Sen. Johnny Isakson (R-GA) broke with many GOP leaders and said he was against a government shutdown because it would endanger U.S. troops. “Well, I think as long as you’ve got men and women deployed in harm’s way in Afghanistan, the last thing in the world is you shut down the support system for those men and women,” he said.
Independent groups have so far spent $257.7 million to influence political campaigns this year, “nearly quadrupling such interest groups’ total spending in the last midterm election.” Conservative groups are outspending progressive ones by 2 to 1. The “2010 spending spree is shattering records” largely because of the Supreme Court’s Citizens United decision last January.
BP CEO Bob Dudley defended potentially dangerous deepwater drilling yesterday, claiming that BP is “one of only a handful of companies with the financial and technological strengths” able to perform such operations. It was Dudley’s first address since taking over the company, though he has once again declined to testify before a key House energy subcommittee.
The Iraq High Tribunal sentenced Saddam Hussein’s longtime foreign minister, Tariq Aziz, to death by hanging today “for persecuting members of Shiite religious parties under the former regime.” Already imprisoned for his role in the 1992 execution of 42 merchants and the forced displacement of Kurds in Iraq, the 74-year old has 30 days to appeal because the law dictates execution within 30 days of the final decision.
Jury selection will begin today in the money laundering trial of former Republican House Majority Leader Tom DeLay. DeLay was charged with laundering and conspiracy in 2005 for allegedly illegally funneling $190,000 in corporate money through the Republican National Committee to help elect GOP Texas legislative candidates in 2002.
The Obama administration announced new rules yesterday “to reduce greenhouse gas emissions and other pollutants by requiring greater fuel efficiency for big trucks, buses and other heavy-duty vehicles starting with 2014 models.” The new regulations call for a 20 percent reduction in heavy-vehicle emissions by 2018. Such vehicles make up 4 percent of the U.S. fleet, but consume 20 percent of all vehicle fuel.
At her rally yesterday, gubernatorial candidate Meg Whitman (R-CA) said she would only appoint judges who support the death penalty. While politicians “rarely commit to litmus tests,” Whitman said she’d “treat the death penalty as a litmus test” for all judicial nominations after criticizing her opponent Jerry Brown (D) for his “long history of judges that were very liberal.”
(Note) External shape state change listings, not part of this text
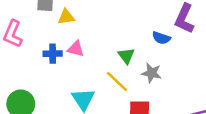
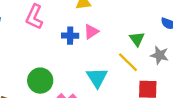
pink triangle: (76, 49) -> (91, 32), turned -49

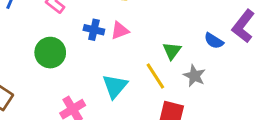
green circle: (40, 81) -> (50, 53), moved

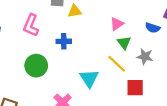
pink triangle: (120, 31) -> (117, 24), moved

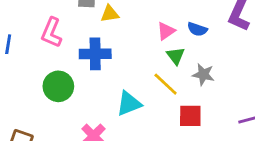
blue semicircle: (153, 28) -> (197, 29), moved
blue cross: (64, 41) -> (95, 54), size x1.5
cyan triangle: (89, 78) -> (129, 104), turned 42

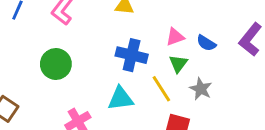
blue cross: (95, 54) -> (132, 55), moved

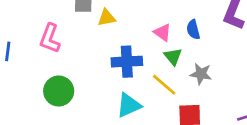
pink triangle: (175, 37) -> (162, 32), turned -48
blue semicircle: (206, 43) -> (193, 30), turned 60

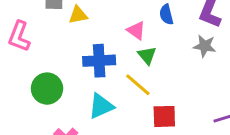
blue semicircle: (193, 30) -> (166, 14), moved
gray star: (201, 74) -> (205, 46), moved
green circle: (59, 91) -> (47, 89), moved

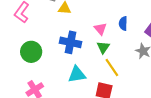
yellow line: (138, 85) -> (112, 67), moved
cyan triangle: (101, 106) -> (77, 74), moved

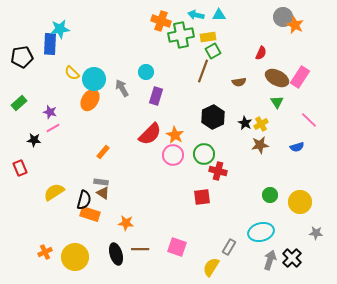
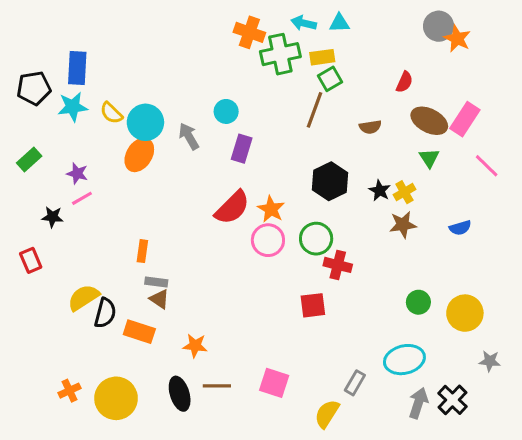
cyan star: (60, 29) -> (73, 107), moved
pink line: (309, 120) -> (487, 166), moved
orange rectangle: (103, 152) -> (142, 251), moved, turned -32
black semicircle: (84, 200) -> (105, 313), moved

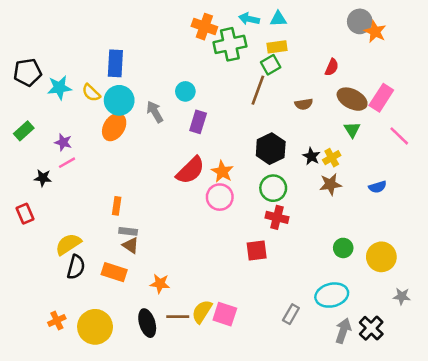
yellow rectangle: (322, 57) -> (277, 47), moved
blue rectangle: (77, 68) -> (115, 63), moved
green circle: (316, 239) -> (273, 188), moved
black semicircle: (105, 313) -> (76, 267), moved
yellow semicircle: (327, 414) -> (202, 312), moved

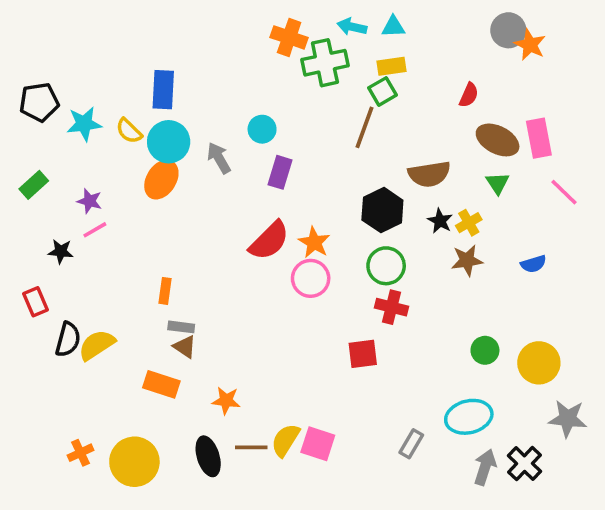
pink rectangle: (381, 98) -> (539, 138), turned -44
brown semicircle: (304, 104) -> (429, 174), moved, size x1.6
black semicircle: (76, 267) -> (68, 339), moved
gray star: (402, 296) -> (568, 419), size x1.5

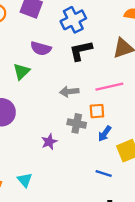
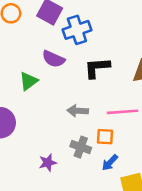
blue cross: (73, 20) -> (77, 30), moved

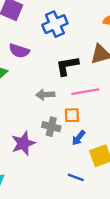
blue cross: (77, 30) -> (55, 24), moved
black L-shape: (97, 68) -> (67, 66), moved
purple star: (48, 163) -> (23, 143), size x1.5

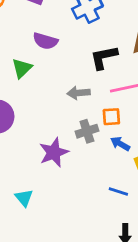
gray cross: (51, 127) -> (87, 131), turned -30
blue arrow: (79, 138) -> (120, 144), turned 84

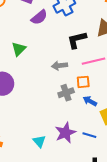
purple semicircle: (45, 41) -> (39, 17), moved, turned -54
purple star: (54, 152) -> (65, 133), moved
cyan triangle: (24, 198) -> (39, 141), moved

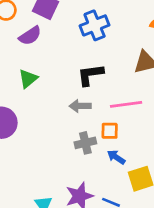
purple semicircle: (39, 17) -> (30, 36), moved
black L-shape: (77, 40) -> (90, 75), moved

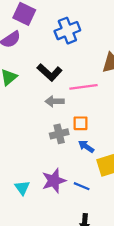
black L-shape: (90, 75) -> (50, 72), moved, turned -130
pink line: (126, 104) -> (83, 87), moved

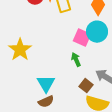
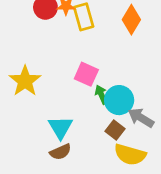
cyan circle: (97, 32) -> (119, 100), moved
pink square: (82, 38) -> (86, 74), moved

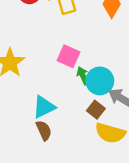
cyan triangle: (60, 127) -> (44, 107), turned 35
brown semicircle: (60, 152) -> (44, 130), turned -90

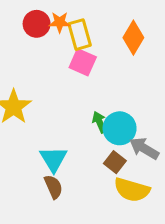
pink square: (69, 56) -> (83, 62), moved
cyan triangle: (44, 107) -> (53, 159), turned -35

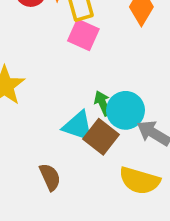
cyan triangle: (53, 159) -> (78, 126), moved, turned -40
brown square: (115, 162) -> (101, 137), moved, size x1.4

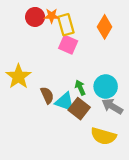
cyan circle: (126, 110) -> (106, 86), moved
brown semicircle: (50, 177) -> (47, 95), moved

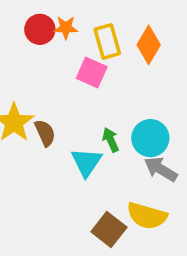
yellow rectangle: (66, 25) -> (107, 41), moved
brown semicircle: (47, 95) -> (45, 133), moved
cyan triangle: (65, 102) -> (86, 162), turned 45
brown square: (79, 109) -> (109, 230), moved

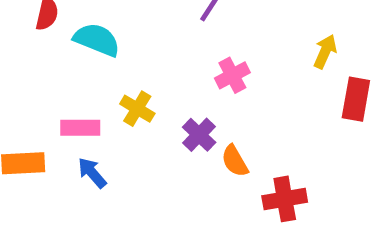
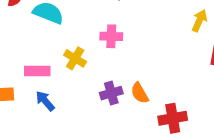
pink cross: (232, 75) -> (111, 36), moved, turned 30
purple cross: (199, 135) -> (111, 93), moved, turned 30

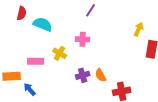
blue arrow: (45, 101) -> (30, 89), moved

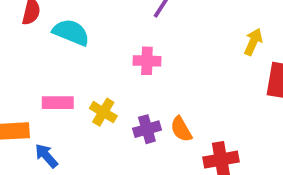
yellow cross: (60, 53) -> (103, 112), moved

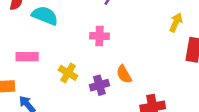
pink rectangle: (58, 103) -> (27, 57), moved
orange semicircle: (181, 129) -> (124, 74), moved

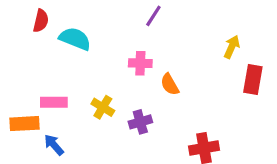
pink rectangle: (27, 57) -> (54, 102), moved
orange semicircle: (124, 74) -> (170, 84), moved

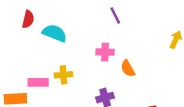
purple line: (153, 16) -> (115, 16), turned -60
yellow cross: (103, 107) -> (63, 75), moved, turned -36

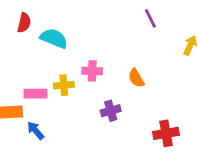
purple line: (115, 16) -> (150, 18), moved
pink cross: (105, 52) -> (92, 71), moved

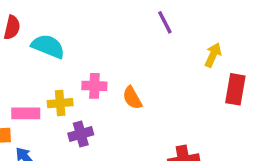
orange semicircle: (136, 78) -> (132, 98), moved
purple cross: (111, 111) -> (81, 134), moved

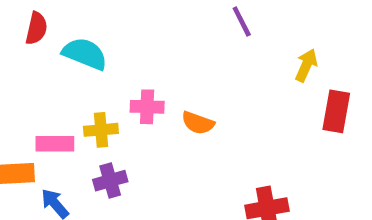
orange semicircle: (132, 98) -> (198, 123), turned -40
purple cross: (81, 134) -> (110, 181), moved

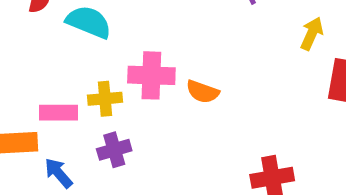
pink cross: (147, 107) -> (151, 75), size x1.4

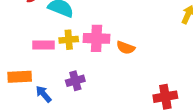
yellow cross: (105, 99) -> (69, 40), moved
pink rectangle: (58, 113) -> (44, 45), moved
And finally: Vuvuzelas around the world will play in solemn remembrance of Paul the Octopus, who passed away today after accurately predicting the result of every German soccer match as well as the final in this year’s World Cup in South Africa. “Paul inspired people of all continents,” Paul’s owner Stefan Porwoll said in the statement. “He won all our hearts, and we will sorely miss him.”